When they had gone, Pike Skinner swung the door closed and slid the bar through the iron keepers. The goblin faces still pressed against the window glass. There was another burst of shouting and hurrahing outside. Pike Skinner walked heavily to the rear, let himself fall into the chair there, and stared hostilely at Gannon. At the table Carl sighed and rubbed his knuckles into his eyes.
“Didn’t take you long,” Gannon said.
Carl laughed. “We ran onto them just before they hit the river. Pony and Calhoun, that is. They separated but we rode them down easy. Ted and Pike here kind of flushed Billy out of some trees down there and—”
Pike said abruptly, “It was Billy shot Ted.”
“He was shooting at me,” Billy said, in a harsh voice, from the cell. “What was I supposed to do, sit and let him do it?”
“Carl,” Pony said. “You are not going to let those bastards take us out of here, are you, Carl?”
“Shut your face,” Pike said. “You chicken-livered ugly little son of a bitch.”
“Thought you wanted me to let you go,” Carl said. “Thought you told me I might as well, for a jury up at Bright’s would do it anyhow.

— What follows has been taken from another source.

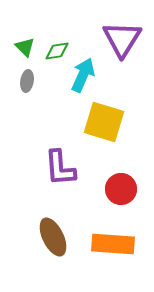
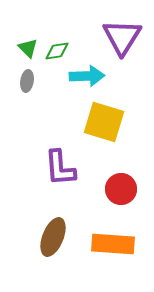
purple triangle: moved 2 px up
green triangle: moved 3 px right, 1 px down
cyan arrow: moved 4 px right, 1 px down; rotated 64 degrees clockwise
brown ellipse: rotated 48 degrees clockwise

Save me trouble, you said.”
“I got something to tell you, Bud Gannon,” Calhoun said. “Come over here so’s I can whisper it.”
“Never mind,” Billy said. “Never mind, Bud.”
Gannon didn’t look toward the cell, leaning against the wall where the names were scratched, and watching within himself the slow turn of the cards, knowing each one as it turned. He stared at the goblin faces at the window and listened to the shouting and muttering outside. It was the only card he had not foreseen.
“You are so God-damn sure you caught your road agents!” Pony yelled.
“Hush!” Carl said.
“Be damned if I do! You got the wrong people! You—”
Carl got up, swung swiftly and hit Pony in the face through the bars. Pony fell backward, cursing.
“Wrong people!” Carl said, rubbing his knuckles. “You just happened to pick up that strongbox where somebody else dropped it, I guess.”
“One wrong, though,” Calhoun said quietly, and laughed; he moved back as Carl raised his fist again. Gannon stared in the cell at Billy and he felt his heart swell and choke him again; he had almost missed another card. Billy just looked back at him, scornfully.
“Listen to those boys yell out there,” Pike said.
Gannon started and Carl reached for the shotgun as there was a knock. Carl motioned to Gannon to unbolt the door. It was the Mexican cook from the Boston Café; he slipped in, carrying a tray covered with a cloth. The men outside set up a steady whooping, and the Mexican looked very frightened as he put the tray down and departed. As Gannon swung the door closed behind him he had a glimpse of the vast, dark mass in the street, and groups of pale, whiskered faces showing here and there by lanternlight. Someone was haranguing them from the tie rail at the corner. He bolted the door again.